■ WORK ORDER ■
State the count of lines below featuring the word "seguridad", and write nothing further.

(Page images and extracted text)
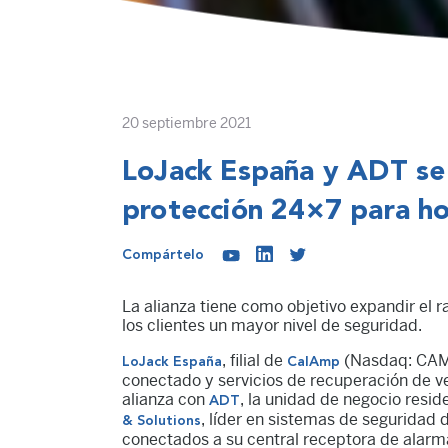
20 septiembre 2021
LoJack España y ADT se 
protección 24×7 para ho
Compártelo
La alianza tiene como objetivo expandir el r
los clientes un mayor nivel de seguridad.
, filial de
(Nasdaq: CAMP
LoJack España
CalAmp
conectado y servicios de recuperación de v
alianza con
, la unidad de negocio resid
ADT
, líder en sistemas de seguridad
& Solutions
conectados a su central receptora de alarm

■ OUTPUT FOR THIS EXERCISE ■
2